Segment Start: DATA LISTING
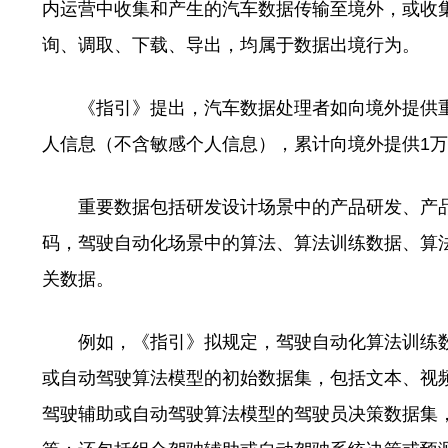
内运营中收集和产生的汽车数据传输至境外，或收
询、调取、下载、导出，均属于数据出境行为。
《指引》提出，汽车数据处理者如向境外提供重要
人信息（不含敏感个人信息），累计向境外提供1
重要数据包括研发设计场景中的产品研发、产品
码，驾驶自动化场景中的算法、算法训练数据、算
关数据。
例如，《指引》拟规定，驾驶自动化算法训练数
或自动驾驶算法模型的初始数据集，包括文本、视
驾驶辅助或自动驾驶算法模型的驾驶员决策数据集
Segment End: DATA LISTING
Segment Start: DATA LISTING
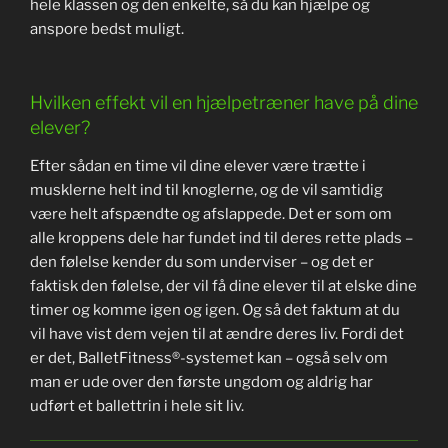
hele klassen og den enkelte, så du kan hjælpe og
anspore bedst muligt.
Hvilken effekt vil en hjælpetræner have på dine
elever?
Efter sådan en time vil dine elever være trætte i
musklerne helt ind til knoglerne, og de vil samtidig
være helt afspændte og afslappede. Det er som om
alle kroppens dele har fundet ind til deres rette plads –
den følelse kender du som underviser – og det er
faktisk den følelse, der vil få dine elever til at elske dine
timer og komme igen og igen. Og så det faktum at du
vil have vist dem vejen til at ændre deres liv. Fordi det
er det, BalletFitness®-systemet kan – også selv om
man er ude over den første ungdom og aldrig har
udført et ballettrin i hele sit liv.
Segment End: DATA LISTING
# REQUIRED ACTION:
Could you write out, exactly as they stand, only the lines above that begin at the line with "er det, BalletFitness®-systemet" and stop after the line with "udført et ballettrin i hele sit liv."?

# ANSWER TO THE EXERCISE:
er det, BalletFitness®-systemet kan – også selv om
man er ude over den første ungdom og aldrig har
udført et ballettrin i hele sit liv.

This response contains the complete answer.